The Love Boat is an American romantic comedy-drama television series created by Wilford Lloyd Baumes that originally aired on ABC from September 24, 1977, to May 24, 1986. In addition, three TV movies aired before the regular series premiered, and four specials and a TV movie aired after the series ended. The series was set on the cruise ship , and revolved around the ship's captain Merrill Stubing (played by Gavin MacLeod) and a handful of his crew, with passengers played by guest actors for each episode, having romantic, dramatic, and humorous adventures.

The series was part of ABC's popular Saturday-night lineup of the time, which also included Fantasy Island until 1984. The executive producer for the series was Aaron Spelling, who produced several television series for Four Star Television and ABC from the 1960s into the 1990s.
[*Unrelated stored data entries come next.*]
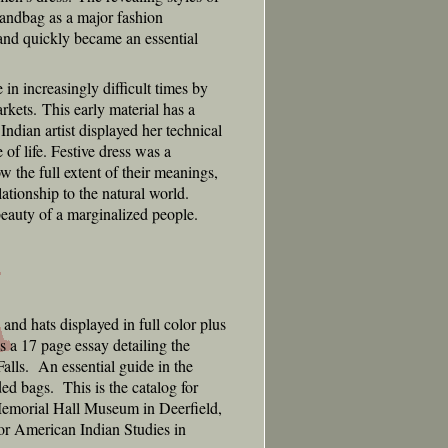
 handbag as a major fashion
 and quickly became an essential
n increasingly difficult times by
arkets. This early material has a
Indian artist displayed her technical
 of life. Festive dress was a
 the full extent of their meanings,
ationship to the natural world.
 beauty of a marginalized people.
nd hats displayed in full color plus
 a 17 page essay detailing the
alls. An essential guide in the
ed bags. This is the catalog for
Memorial Hall Museum in Deerfield,
or American Indian Studies in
The series was nominated four consecutive times for a Golden Globe Award for Best Television Series – Musical or Comedy between 1978 and 1981, without winning any. Gavin MacLeod and Lauren Tewes also received several Golden Globe nominations for their roles in the series. In 1997, the episode with segment titles "Hidden Treasure", "Picture from the Past", and "Ace's Salary" (season 9, episode 3) was ranked No. 82 on TV Guides 100 Greatest Episodes of All Time list.

==Episodes==

| Season | Episodes |  | Originally released |  |
| First released | Last released |
| Pilots | 3 |  | September 17, 1976 | May 5, 1977 |
| 1 | 25 |  | September 24, 1977 | May 20, 1978 |
| 2 | 27 |  | September 16, 1978 | May 12, 1979 |
| 3 | 28 |  | September 15, 1979 | May 3, 1980 |
| 4 | 28 |  | October 25, 1980 | May 16, 1981 |
| 5 | 29 |  | October 3, 1981 | May 15, 1982 |
| 6 | 29 |  | October 2, 1982 | May 7, 1983 |
| 7 | 27 |  | October 1, 1983 | May 12, 1984 |
| 8 | 27 |  | September 22, 1984 | May 4, 1985 |
| 9 | 25 |  | September 28, 1985 | May 24, 1986 |
| Specials | 5 |  | November 21, 1986 | February 12, 1990 |

==Cast==

- Gavin MacLeod as Captain Merrill Stubing
- Bernie Kopell as the ship doctor, Adam "Doc" Bricker; Kopell played a different character, Dr. O'Neill, in the second pilot film, The Love Boat II.
- Fred Grandy as purser Burl "Gopher" Smith (seasons 1–6), chief purser (seasons 7–9)
- Ted Lange as bartender Isaac Washington (seasons 1–9, four specials), yeoman purser (made-for-TV movie)
- Lauren Tewes as cruise director Julie McCoy (seasons 1–7, four specials, plus a guest appearance in season 9)
- Jill Whelan as Vicki Stubing, the captain's daughter (guest appearance in season 2, seasons 3–9, four specials, made-for-TV movie)
- Ted McGinley as the ship photographer, Ashley "Ace" Covington Evans (seasons 7–9), yeoman purser (four specials)
- Patricia Klous as Judy McCoy, Julie's sister and successor as cruise director (seasons 8–9)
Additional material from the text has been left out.